Ce n'est qu'en fin de procès que les réponses de Cédric Jubillar (ses "si vous le dites", "peut-être", "je ne sais pas", "je n'en ai pas le souvenir", ou encore ses "tout à fait" répétitifs) ont commencé à impatienter les représentants de l'accusation.

"A chaque fois qu'on essaie de dialoguer avec vous, vous vous dérobez, c'est un peu vain de discuter. Mais merci monsieur!", a ainsi regretté Pierre Aurignac lundi, lors du long interrogatoire de Cédric Jubillar.
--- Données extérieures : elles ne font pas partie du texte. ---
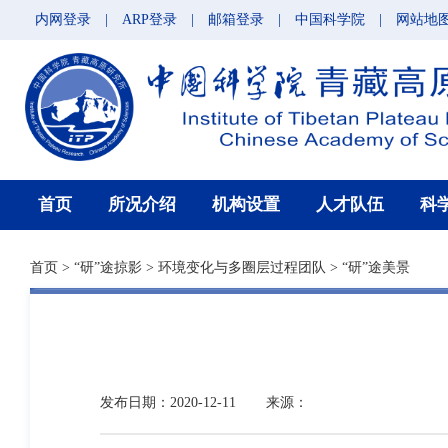
内网登录
|
ARP登录
|
邮箱登录
|
中国科学院
|
网站地
首页
所况介绍
机构设置
人才队伍
科
首页
>
“研”途掠影
>
环境变化与多圈层过程团队
>
“研”途美景
发布日期：2020-12-11
来源：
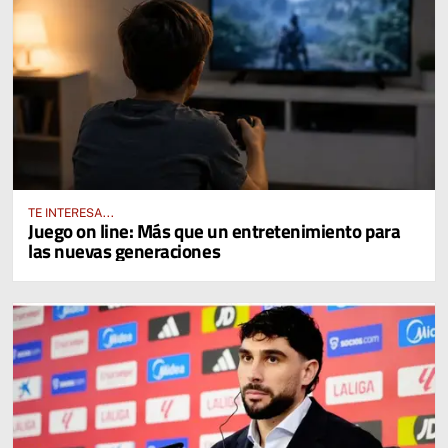
TE INTERESA...
Juego on line: Más que un entretenimiento para
las nuevas generaciones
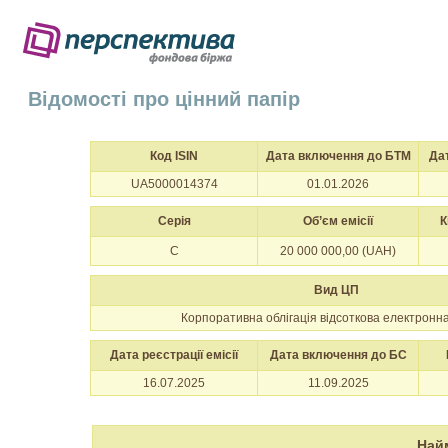
Відомості про цінний папір
Код ISIN
Дата включення до БТМ
Да
UA5000014374
01.01.2026
Серія
Об’єм емісії
К
C
20 000 000,00 (UAH)
Вид ЦП
Корпоративна облігація відсоткова електронн
Дата реєстрації емісії
Дата включення до БС
16.07.2025
11.09.2025
Най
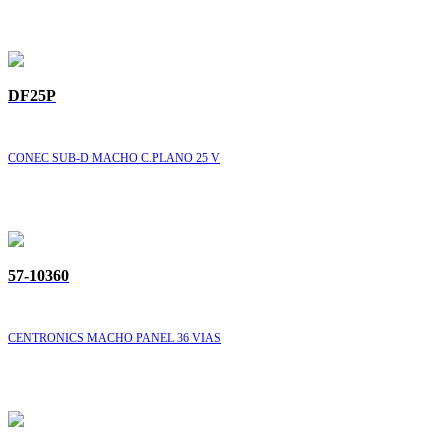
DF25P
CONEC SUB-D MACHO C.PLANO 25 V
57-10360
CENTRONICS MACHO PANEL 36 VIAS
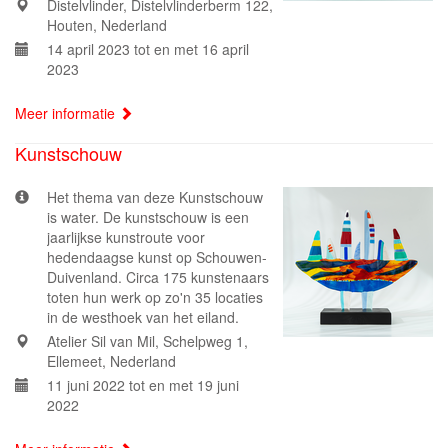
Distelvlinder, Distelvlinderberm 122,
Houten, Nederland
14 april 2023 tot en met 16 april
2023
Meer informatie
Kunstschouw
Het thema van deze Kunstschouw
is water. De kunstschouw is een
jaarlijkse kunstroute voor
hedendaagse kunst op Schouwen-
Duivenland. Circa 175 kunstenaars
toten hun werk op zo'n 35 locaties
in de westhoek van het eiland.
Atelier Sil van Mil, Schelpweg 1,
Ellemeet, Nederland
11 juni 2022 tot en met 19 juni
2022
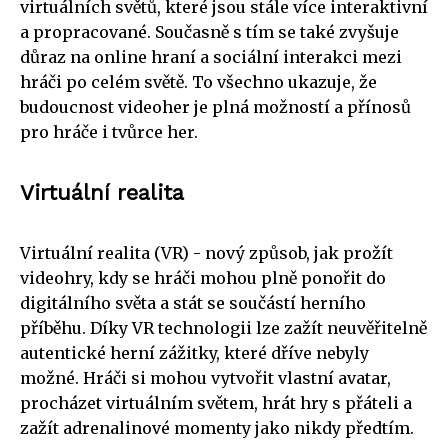
virtuálních světů, které jsou stále více interaktivní
a propracované. Současně s tím se také zvyšuje
důraz na online hraní a sociální interakci mezi
hráči po celém světě. To všechno ukazuje, že
budoucnost videoher je plná možností a přínosů
pro hráče i tvůrce her.
Virtuální realita
Virtuální realita (VR) - nový způsob, jak prožít
videohry, kdy se hráči mohou plně ponořit do
digitálního světa a stát se součástí herního
příběhu. Díky VR technologii lze zažít neuvěřitelně
autentické herní zážitky, které dříve nebyly
možné. Hráči si mohou vytvořit vlastní avatar,
procházet virtuálním světem, hrát hry s přáteli a
zažít adrenalinové momenty jako nikdy předtím.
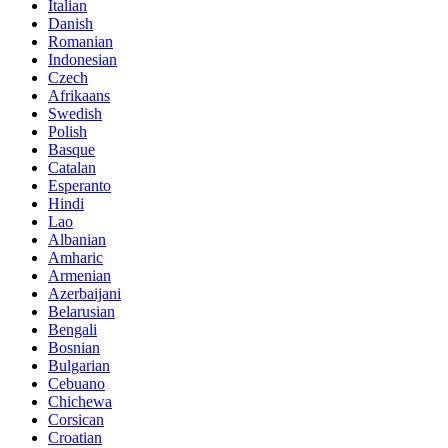
Italian
Danish
Romanian
Indonesian
Czech
Afrikaans
Swedish
Polish
Basque
Catalan
Esperanto
Hindi
Lao
Albanian
Amharic
Armenian
Azerbaijani
Belarusian
Bengali
Bosnian
Bulgarian
Cebuano
Chichewa
Corsican
Croatian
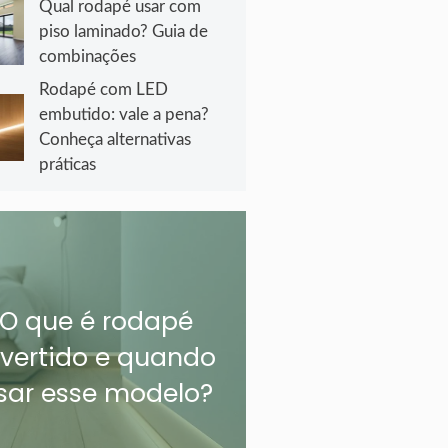
Qual rodapé usar com
piso laminado? Guia de
combinações
Rodapé com LED
embutido: vale a pena?
Conheça alternativas
práticas
O que é rodapé
nvertido e quando
sar esse modelo?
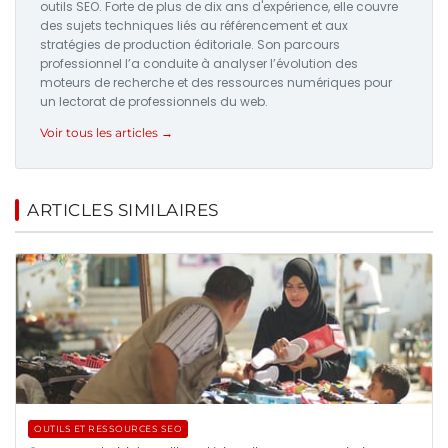
outils SEO. Forte de plus de dix ans d'expérience, elle couvre
des sujets techniques liés au référencement et aux
stratégies de production éditoriale. Son parcours
professionnel l’a conduite à analyser l’évolution des
moteurs de recherche et des ressources numériques pour
un lectorat de professionnels du web.
Voir tous les articles →
ARTICLES SIMILAIRES
OUTILS ET RESSOURCES SEO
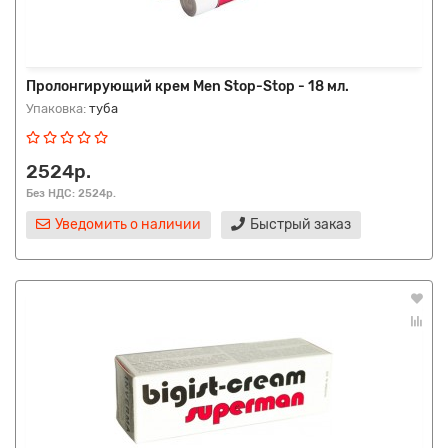
Пролонгирующий крем Men Stop-Stop - 18 мл.
Упаковка:
туба
2524р.
Без НДС: 2524р.
Уведомить о наличии
Быстрый заказ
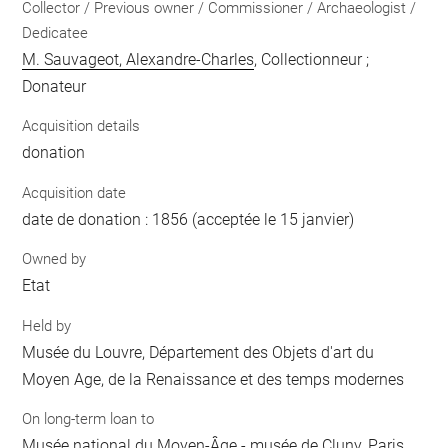
Collector / Previous owner / Commissioner / Archaeologist /
Dedicatee
M. Sauvageot, Alexandre-Charles
, Collectionneur ;
Donateur
Acquisition details
donation
Acquisition date
date de donation : 1856 (acceptée le 15 janvier)
Owned by
Etat
Held by
Musée du Louvre, Département des Objets d'art du
Moyen Age, de la Renaissance et des temps modernes
On long-term loan to
Musée national du Moyen-Âge - musée de Cluny, Paris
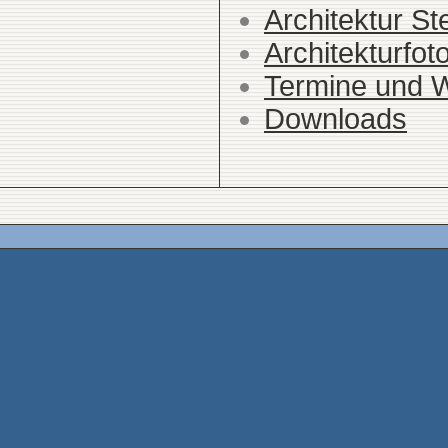
Architektur St
Architekturfot
Termine und 
Downloads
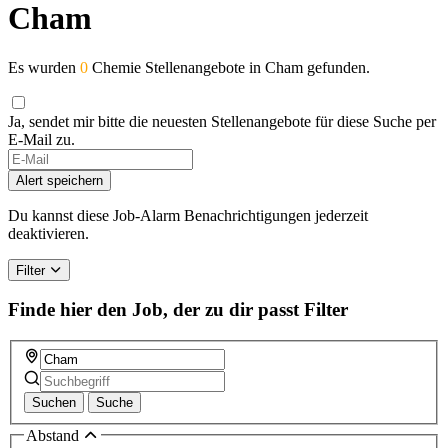
Cham
Es wurden
0
Chemie Stellenangebote in Cham gefunden.
Ja, sendet mir bitte die neuesten Stellenangebote für diese Suche per
E-Mail zu.
Alert speichern
Du kannst diese Job-Alarm Benachrichtigungen jederzeit
deaktivieren.
Filter
Finde hier den Job, der zu dir passt
Filter
Suchen
Suche
Abstand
"Vous dites tout et son contraire sur tout et n'importe quoi", s'est aussi exaspéré Nicolas Ruff lors de la même journée. Et alors que Cédric Jubillar estimait qu'il essayait de lui forcer la main sur une réponse, l'avocat général réplique: "Je crois au contraire que je suis trop gentil avec vous."

- Montrer les crocs -

Le duo d'avocats généraux a toutefois su montrer de temps à autre les crocs d'un ministère public soucieux du sérieux de la procédure, comme au terme de la première semaine, lorsqu'un ancien policier, cité comme expert par un avocat des parties civiles, était venu présenter des théories loufoques à la barre. "Vous demandez à cette cour d'assises de condamner cet homme sur la base de cette plaisanterie, monsieur?" avait lâché Pierre Aurignac, quand Nicolas Ruff le jugeait soit "inhumain" de donner de faux espoirs aux parties civiles, soit "incompétent".

Ou encore lorsqu'un gendarme avait reconnu à la barre une erreur de copier-coller cruciale: "J'imagine que vous n'avez pas passé une très bonne nuit, moi non plus", l'avait froidement accueilli M. Aurignac.

"On a affaire à une paire efficace, on a senti leur complémentarité", juge pour l'AFP Me Boguet. "Ce sont des avocats généraux expérimentés, qui ont déjà eu l'occasion d'intervenir sur des dossiers intéressant les cours d'assises et qui impliquaient une absence de corps, donc je pense qu'ils ont été sélectionnés à cette fin."

La défense plaidera jeudi toute la journée, avant le verdict attendu vendredi.